---------- Data for review

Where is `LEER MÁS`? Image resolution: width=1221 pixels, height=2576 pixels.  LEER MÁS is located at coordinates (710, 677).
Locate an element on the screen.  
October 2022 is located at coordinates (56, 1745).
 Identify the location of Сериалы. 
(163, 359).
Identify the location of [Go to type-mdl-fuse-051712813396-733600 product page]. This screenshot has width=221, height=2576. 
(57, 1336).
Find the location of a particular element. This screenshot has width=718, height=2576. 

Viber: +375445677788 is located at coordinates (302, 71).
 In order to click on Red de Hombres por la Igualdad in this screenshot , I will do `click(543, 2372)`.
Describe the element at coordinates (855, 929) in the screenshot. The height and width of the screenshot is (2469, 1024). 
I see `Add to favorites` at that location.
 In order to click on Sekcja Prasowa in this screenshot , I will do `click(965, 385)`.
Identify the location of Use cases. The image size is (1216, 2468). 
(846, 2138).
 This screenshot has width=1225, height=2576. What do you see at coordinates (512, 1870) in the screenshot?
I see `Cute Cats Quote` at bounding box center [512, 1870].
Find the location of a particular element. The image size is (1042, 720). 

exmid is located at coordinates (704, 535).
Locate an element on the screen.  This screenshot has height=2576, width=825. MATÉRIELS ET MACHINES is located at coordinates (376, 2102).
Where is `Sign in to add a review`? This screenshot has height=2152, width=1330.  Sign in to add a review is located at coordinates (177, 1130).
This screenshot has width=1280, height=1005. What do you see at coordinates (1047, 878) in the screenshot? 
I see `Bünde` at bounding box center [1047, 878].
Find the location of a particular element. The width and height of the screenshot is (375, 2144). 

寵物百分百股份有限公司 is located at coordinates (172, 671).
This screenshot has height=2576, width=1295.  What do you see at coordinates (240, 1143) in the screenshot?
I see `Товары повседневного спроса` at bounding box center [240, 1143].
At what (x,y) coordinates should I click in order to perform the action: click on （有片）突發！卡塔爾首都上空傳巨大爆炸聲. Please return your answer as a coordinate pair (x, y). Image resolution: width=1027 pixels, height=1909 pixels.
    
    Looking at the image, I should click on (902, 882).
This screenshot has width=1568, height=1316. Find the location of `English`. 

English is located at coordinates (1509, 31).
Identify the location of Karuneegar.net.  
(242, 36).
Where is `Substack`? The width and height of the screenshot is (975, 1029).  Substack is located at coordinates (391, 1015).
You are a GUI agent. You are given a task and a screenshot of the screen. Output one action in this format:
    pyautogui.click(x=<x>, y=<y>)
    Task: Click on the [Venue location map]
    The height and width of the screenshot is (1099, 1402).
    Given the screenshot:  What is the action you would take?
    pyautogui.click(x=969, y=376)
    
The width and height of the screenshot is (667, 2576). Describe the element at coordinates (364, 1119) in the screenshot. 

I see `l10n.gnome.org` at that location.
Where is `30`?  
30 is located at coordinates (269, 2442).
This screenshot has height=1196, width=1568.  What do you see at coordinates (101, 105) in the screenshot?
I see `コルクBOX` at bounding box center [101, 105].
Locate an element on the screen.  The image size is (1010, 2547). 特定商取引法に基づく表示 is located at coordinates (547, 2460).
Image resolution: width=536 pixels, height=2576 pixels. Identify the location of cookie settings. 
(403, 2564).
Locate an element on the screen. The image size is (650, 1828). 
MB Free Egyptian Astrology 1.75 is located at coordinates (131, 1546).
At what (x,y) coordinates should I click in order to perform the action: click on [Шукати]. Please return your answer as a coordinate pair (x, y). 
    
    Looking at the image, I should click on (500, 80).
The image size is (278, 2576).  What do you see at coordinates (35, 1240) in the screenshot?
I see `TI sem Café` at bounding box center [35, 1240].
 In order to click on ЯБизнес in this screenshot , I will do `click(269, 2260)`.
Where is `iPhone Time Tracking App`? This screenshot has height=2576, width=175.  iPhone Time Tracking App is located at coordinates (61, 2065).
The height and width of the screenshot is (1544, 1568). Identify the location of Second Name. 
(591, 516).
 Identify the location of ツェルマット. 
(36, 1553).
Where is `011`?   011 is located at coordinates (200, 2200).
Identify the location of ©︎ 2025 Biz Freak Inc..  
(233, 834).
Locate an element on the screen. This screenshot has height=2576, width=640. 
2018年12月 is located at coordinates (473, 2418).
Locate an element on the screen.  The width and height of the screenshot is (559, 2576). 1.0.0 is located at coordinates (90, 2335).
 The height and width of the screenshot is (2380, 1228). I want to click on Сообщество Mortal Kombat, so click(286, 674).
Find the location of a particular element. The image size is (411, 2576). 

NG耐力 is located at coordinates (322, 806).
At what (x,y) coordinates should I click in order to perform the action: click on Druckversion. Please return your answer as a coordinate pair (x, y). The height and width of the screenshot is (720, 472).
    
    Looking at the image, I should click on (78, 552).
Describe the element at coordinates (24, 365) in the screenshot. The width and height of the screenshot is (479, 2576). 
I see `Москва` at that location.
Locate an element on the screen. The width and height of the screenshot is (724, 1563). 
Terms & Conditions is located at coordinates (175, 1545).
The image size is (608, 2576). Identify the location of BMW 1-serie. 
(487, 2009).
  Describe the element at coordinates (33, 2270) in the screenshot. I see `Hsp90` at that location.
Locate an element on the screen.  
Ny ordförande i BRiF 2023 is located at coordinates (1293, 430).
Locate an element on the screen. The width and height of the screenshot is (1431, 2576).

--------------------

Assignment:
Your answer must be the line holding "Describe the element at coordinates (24, 365)" and every later line of the entries above, written out exactly, and nothing else.

Task response:
Describe the element at coordinates (24, 365) in the screenshot. The width and height of the screenshot is (479, 2576). 
I see `Москва` at that location.
Locate an element on the screen. The width and height of the screenshot is (724, 1563). 
Terms & Conditions is located at coordinates (175, 1545).
The image size is (608, 2576). Identify the location of BMW 1-serie. 
(487, 2009).
  Describe the element at coordinates (33, 2270) in the screenshot. I see `Hsp90` at that location.
Locate an element on the screen.  
Ny ordförande i BRiF 2023 is located at coordinates (1293, 430).
Locate an element on the screen. The width and height of the screenshot is (1431, 2576).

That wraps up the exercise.